If women are to be treated consistently in the same way as men, then this principle should also apply to their pension age as well. That said, I would only support raising the pension age for women provided they receive equal treatment in other fields as well, such as the pay they receive for the work they do, their position in corporate hierarchies and the job opportunities available to them.

Personal Profile
Nadja Schildknecht
Managing Director and Co-Founder of the Zurich Film Festival (ZFF)
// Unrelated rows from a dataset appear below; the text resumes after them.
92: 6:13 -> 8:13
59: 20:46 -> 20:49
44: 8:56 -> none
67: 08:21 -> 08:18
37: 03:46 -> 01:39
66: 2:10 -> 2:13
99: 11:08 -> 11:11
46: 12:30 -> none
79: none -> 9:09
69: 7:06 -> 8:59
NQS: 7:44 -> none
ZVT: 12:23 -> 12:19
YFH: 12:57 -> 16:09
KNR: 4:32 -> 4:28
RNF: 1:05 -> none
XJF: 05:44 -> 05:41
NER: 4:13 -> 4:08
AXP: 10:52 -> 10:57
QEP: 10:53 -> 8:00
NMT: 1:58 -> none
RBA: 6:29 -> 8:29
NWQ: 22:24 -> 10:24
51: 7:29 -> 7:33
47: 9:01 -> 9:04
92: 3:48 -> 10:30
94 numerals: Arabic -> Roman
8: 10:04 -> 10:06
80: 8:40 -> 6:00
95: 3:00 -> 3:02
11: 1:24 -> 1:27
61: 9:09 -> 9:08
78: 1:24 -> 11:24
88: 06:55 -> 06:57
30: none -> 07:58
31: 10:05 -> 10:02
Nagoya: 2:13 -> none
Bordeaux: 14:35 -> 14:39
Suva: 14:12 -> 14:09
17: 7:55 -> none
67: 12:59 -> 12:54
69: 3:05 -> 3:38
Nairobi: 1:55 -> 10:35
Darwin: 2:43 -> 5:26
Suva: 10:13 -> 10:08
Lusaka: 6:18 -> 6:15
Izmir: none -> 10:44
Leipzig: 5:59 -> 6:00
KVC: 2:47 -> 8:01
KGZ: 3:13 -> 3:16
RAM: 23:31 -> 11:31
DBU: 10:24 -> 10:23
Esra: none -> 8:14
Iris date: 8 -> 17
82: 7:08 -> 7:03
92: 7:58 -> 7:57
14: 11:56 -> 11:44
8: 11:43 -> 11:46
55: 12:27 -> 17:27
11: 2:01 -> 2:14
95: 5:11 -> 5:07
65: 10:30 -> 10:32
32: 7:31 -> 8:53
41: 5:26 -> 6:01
Having gained qualifications in business management, Nadja Schildknecht embarked on a successful career as an international fashion model. In 2005, at the age of 32, she founded the Zurich Film Festival in company with Karl Spoerri and Antoine Monot Jr, an enterprise which very quickly grew into an event of international proportions. As Managing Director and Co-Director of the festival with responsibility for finance, marketing, sponsoring, PR and event management, Schildknecht is a major driver of the festival's growing success. She is a member of the Managing Board of the Zurich Film Festival "Donor Verein" (Donor association), President of the Festival's "Supporter Verein" (Supporters' association) and a member of the "Beirat Generation CEO" (Generation CEO Advisory Board). She is also a regular guest speaker at business academies on the subject of corporate start-ups, company management, marketing strategy, brand development and sponsoring.